David Carson
- Solar Chin
- Oct 11, 2023
- 2 min read
Updated: Nov 21, 2023

David Carson, born on 4 September 1954, was an American contemporary graphic designer during the 1990s. He revolutionised the graphics design scene in the 90s with his artistic typography style.
Carson graduated with a Bachelors Degree in Fine Arts and attended Oregon College of Commercial Art; his other talents included professional surfing at which he peaked 9th for best surfer in the world for.

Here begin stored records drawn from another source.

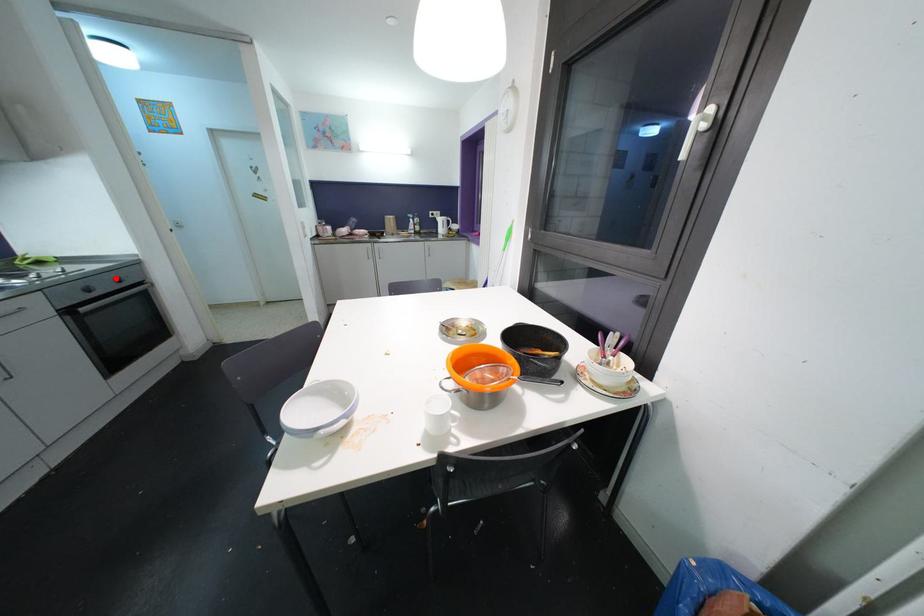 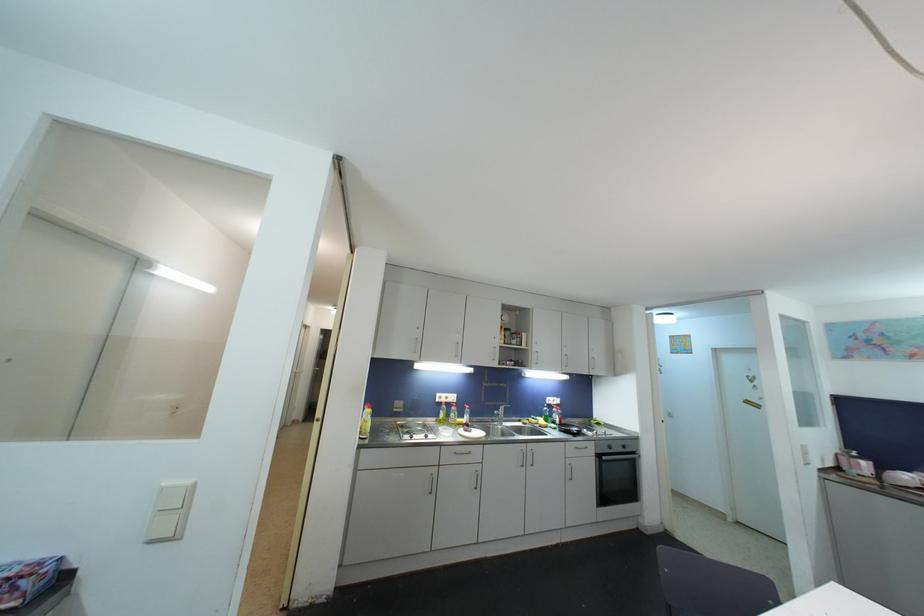 In the second image, find the point that corresponds to the highlighted location in the first image.

(625, 445) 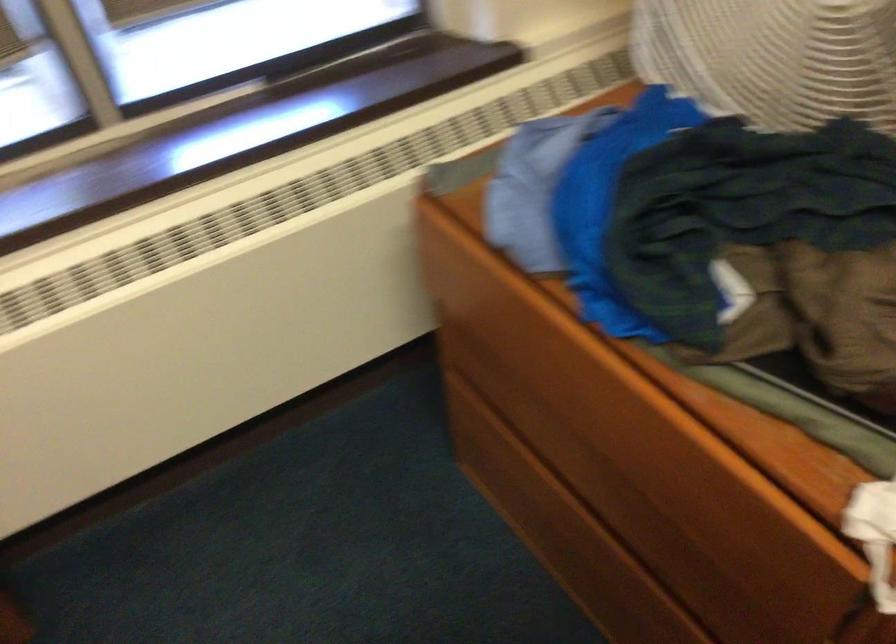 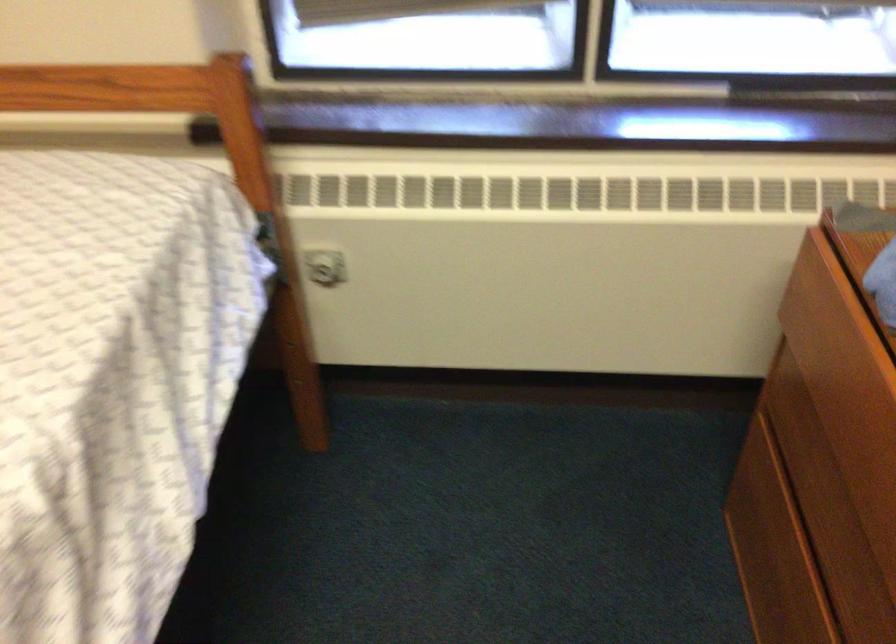 Question: How did the camera likely rotate?

Choices:
 (A) Left
 (B) Right
 (C) Up
 (D) Down

Answer: (A) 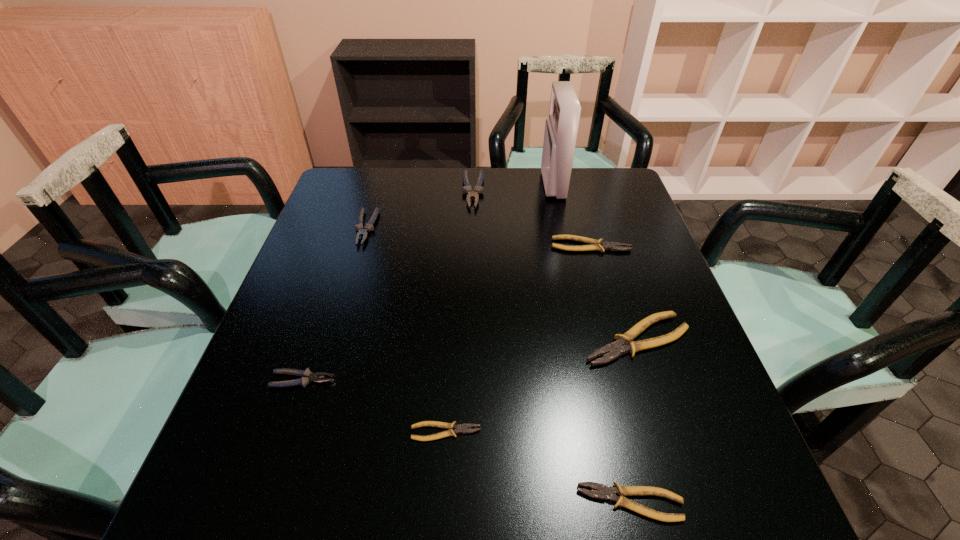 The height and width of the screenshot is (540, 960). Find the location of `free point between the first-aid kit and the third smallest yellow pliers`. free point between the first-aid kit and the third smallest yellow pliers is located at coordinates (571, 215).

Identify the location of empty space between the smallest gray pliers and the red first-aid kit. This screenshot has height=540, width=960. (428, 282).

At what (x,y) coordinates should I click in order to perform the action: click on free area in between the red first-aid kit and the fourth nearest pliers. Please return your answer as a coordinate pair (x, y). This screenshot has width=960, height=540. Looking at the image, I should click on tap(595, 262).

Locate which object is the second closest to the first-aid kit. Please provide its 2D coordinates. Your answer should be formatted as a tuple, i.e. [(x, y)], where the tuple contains the x and y coordinates of a point satisfying the conditions above.

[(466, 189)]

Select which object is the sixth closest to the second biggest yellow pliers. Please provide its 2D coordinates. Your answer should be formatted as a tuple, i.e. [(x, y)], where the tuple contains the x and y coordinates of a point satisfying the conditions above.

[(604, 492)]

Identify the location of the sixth closest pliers to the seventh farthest object. The width and height of the screenshot is (960, 540). (466, 189).

Locate which pliers ranks in proximity to the leftmost yellow pliers. Please provide its 2D coordinates. Your answer should be formatted as a tuple, i.e. [(x, y)], where the tuple contains the x and y coordinates of a point satisfying the conditions above.

[(604, 492)]

This screenshot has height=540, width=960. Find the location of `gray pliers that is the second closest to the second biggest gray pliers`. gray pliers that is the second closest to the second biggest gray pliers is located at coordinates click(x=307, y=376).

Where is `gray pliers that is the second closest one to the second smallest gray pliers`? This screenshot has height=540, width=960. gray pliers that is the second closest one to the second smallest gray pliers is located at coordinates pyautogui.click(x=307, y=376).

Locate an element on the screen. The width and height of the screenshot is (960, 540). yellow pliers object that ranks as the second closest to the third smallest yellow pliers is located at coordinates (463, 428). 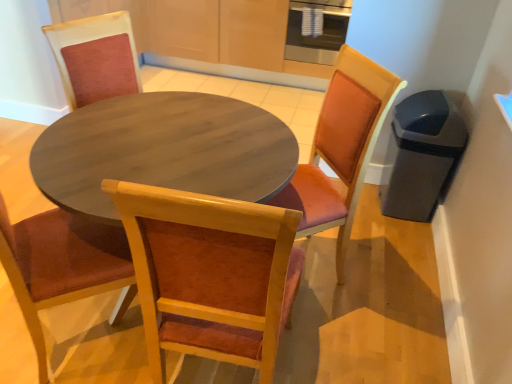 In order to click on unoccupied region to the right of wooden chair at center, acting as the first chair starting from the front in this screenshot , I will do `click(334, 340)`. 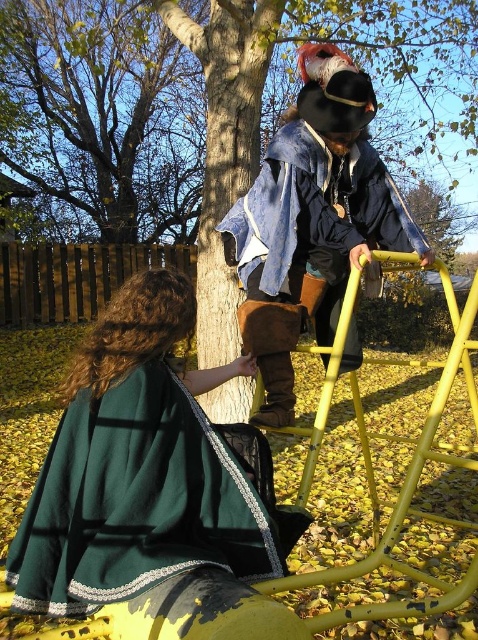 You are a costume designer observing the autumn backyard scene. You notice the green wool cape at lower left and the denim fabric pirate at upper center. Which costume is shorter in height?

The green wool cape at lower left has a lesser height compared to the denim fabric pirate at upper center, so the green wool cape at lower left is shorter in height.

You are standing in the backyard and want to find the smooth bark tree at center. Based on the coordinates provided, where should you look?

The smooth bark tree at center is located at coordinates point (210, 109). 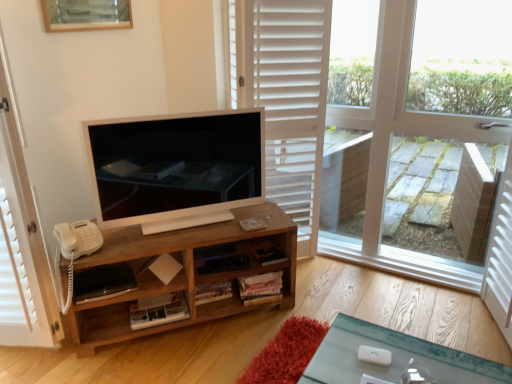 Question: In terms of size, does white wooden screen door at right, which ranks as the 1th screen door in right-to-left order, appear bigger or smaller than white wooden screen door at left, marked as the first screen door in a left-to-right arrangement?

Choices:
 (A) small
 (B) big

Answer: (A)

Question: Is white wooden screen door at right, which ranks as the 1th screen door in right-to-left order, inside the boundaries of white wooden screen door at left, marked as the first screen door in a left-to-right arrangement, or outside?

Choices:
 (A) outside
 (B) inside

Answer: (A)

Question: Estimate the real-world distances between objects in this image. Which object is closer to the white wooden screen door at right, which ranks as the 1th screen door in right-to-left order?

Choices:
 (A) satin white television at center
 (B) transparent glass window at center
 (C) wooden picture frame at upper center
 (D) wooden cabinet at center
 (E) white wooden screen door at left, which is counted as the second screen door, starting from the right

Answer: (B)

Question: Which object is the farthest from the white wooden screen door at left, which is counted as the second screen door, starting from the right?

Choices:
 (A) satin white television at center
 (B) white wooden screen door at right, which ranks as the 1th screen door in right-to-left order
 (C) wooden picture frame at upper center
 (D) transparent glass window at center
 (E) wooden cabinet at center

Answer: (B) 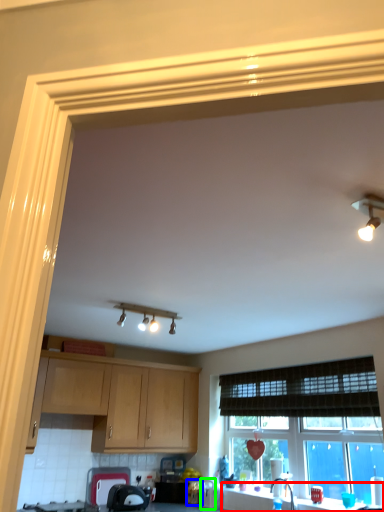 Question: Which is nearer to the counter top (highlighted by a red box)? appliance (highlighted by a blue box) or appliance (highlighted by a green box).

Choices:
 (A) appliance
 (B) appliance

Answer: (B) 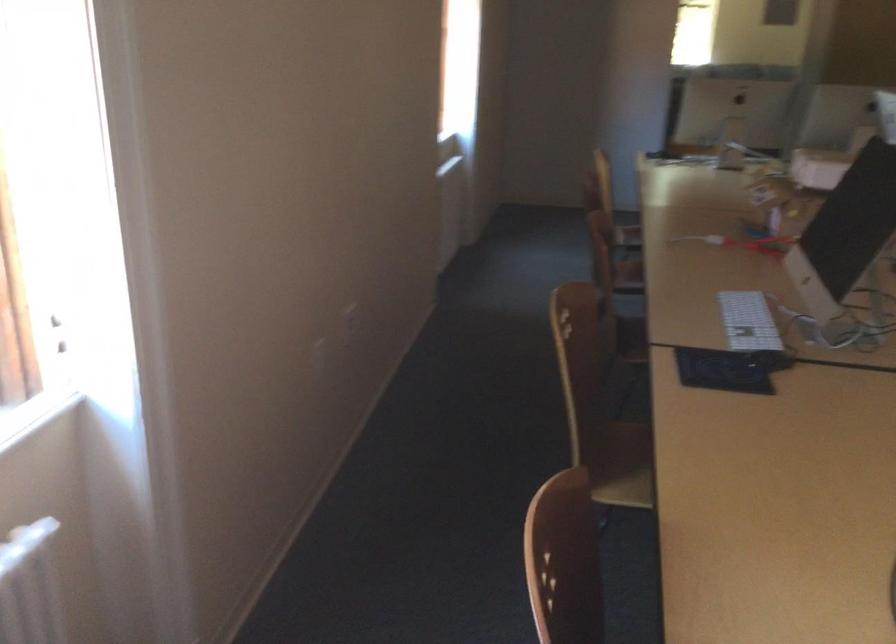 Which object does [747,321] point to?

It corresponds to the white keyboard in the image. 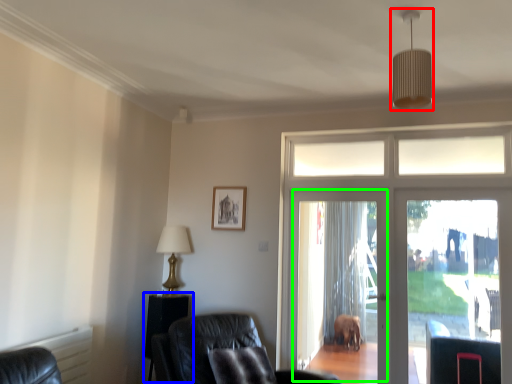 Question: Which is farther away from light fixture (highlighted by a red box)? side table (highlighted by a blue box) or screen door (highlighted by a green box)?

Choices:
 (A) side table
 (B) screen door

Answer: (A) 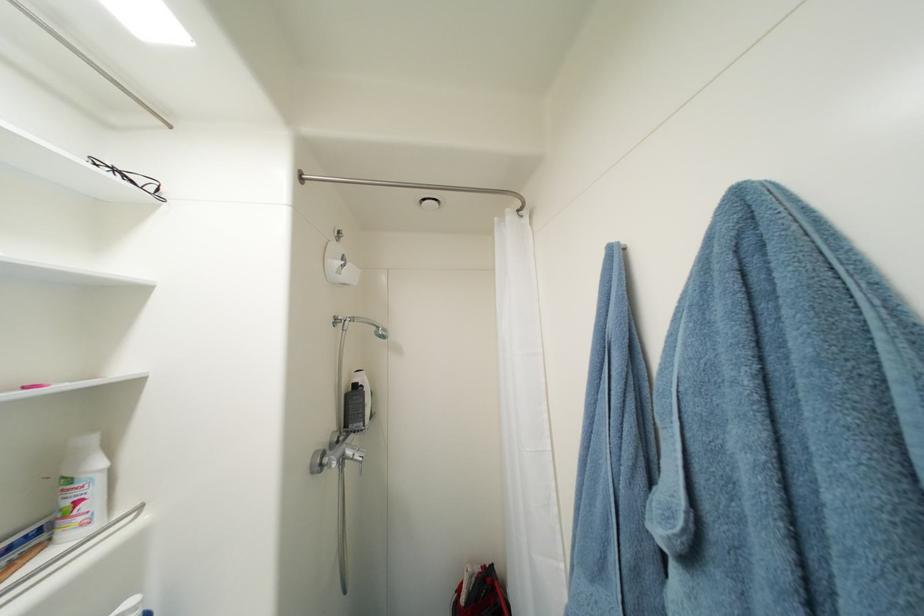 Locate an element on the screen. Image resolution: width=924 pixels, height=616 pixels. black shampoo bottle is located at coordinates (354, 408). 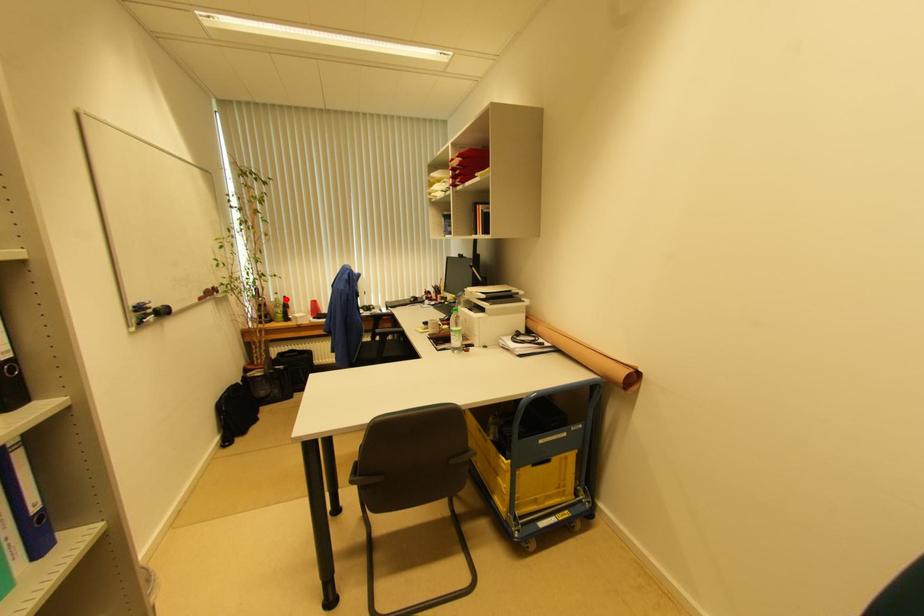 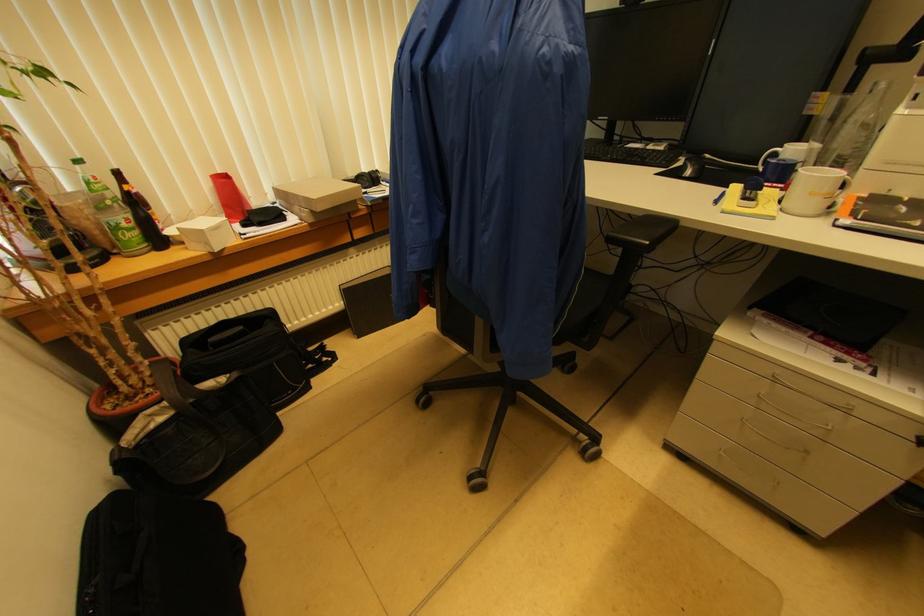 Locate, in the second image, the point that corresponds to the highlighted location in the first image.

(118, 176) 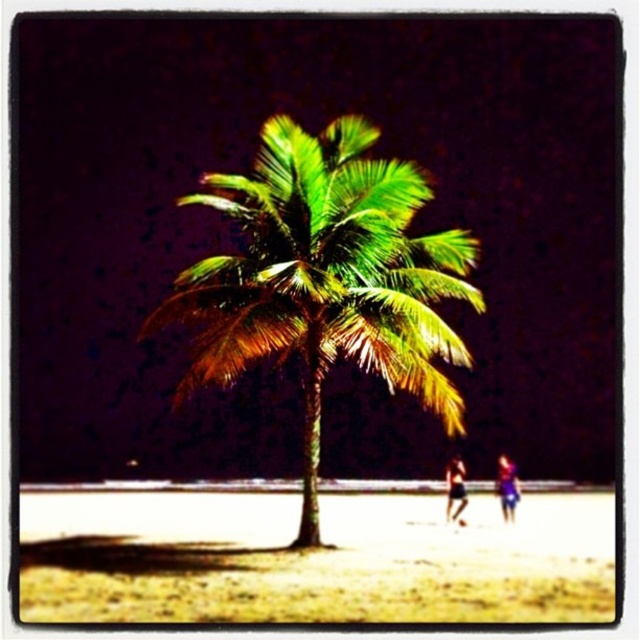 You are a photographer setting up a tripod on the beach. You notice the blue fabric at lower right and the dark blue fabric shorts at lower right in your shot. Which object should you adjust your camera angle to focus on if you want to capture the one that is higher in the frame?

The blue fabric at lower right is located above the dark blue fabric shorts at lower right, so you should focus on the blue fabric at lower right to capture the higher object in the frame.

You are a photographer setting up equipment on the beach. You have two items in your bag labeled as blue fabric at lower right and dark blue fabric shorts at lower right. Which item should you choose if you need a wider prop for a backdrop?

The blue fabric at lower right is wider than dark blue fabric shorts at lower right, so choose the blue fabric at lower right as the wider prop for a backdrop.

His work is characterised for chaotic typography and the disarray of layers that the text creates for the larger overall image. The typography imitates that of an artists brush strokes in replacement of letters and numbers.
In this image that we studied, you can see that Carson used letters and numbers do to just that: characterising his wrinkles and lines and eyebags with '1's and his eyebrow expressions with 'J's.
I'm not the biggest fan of his art style as I found it unaesthetically pleasing to the eye and creating my own inspired piece was more difficult than expected.
His art style is based on creating shapes out of big letters for the overall image which contradicts with my own detailed and precise art style.
The Chinese mythological dragon I used for the background:

This was the layers of the word Yi Fu in Chinese meaning 'clothes' which makes a literal representation on the art as the clothes are literally 'clothes' in Chinese.


I used a variety of layers that incorporated 'A' and 'O' for the eyes and 'C' and '(' for the hair. I used 'L' for the stylised cheekbones.
To fill in the spaces of hair and create visual 'colour' on the lips, I used Mandarin Chinese, my first language, to include my own culture into the piece of art.
A lot of the words are 'butterfly' which is my favourite animal, the repetition of the word is my attempt to create a similarity to my repetition of human hair.
I also included lines from my favourite character in a game I play that has themes to do with death and rebirth -both words included.
In conclusion, I think the overall piece is alright. I definitely could've used more layers to make the tones darker and I could've been more imaginative with the characters used as most of them were copy and pasted same ones. I used the '(' a lot whereas the original piece uses more variation in strokes and lettering. I suppose you can still recognise the original image from the artpiece but it was a shame that the details in clothing were lost in the simplicity of the artstyle that I wish I could've retained.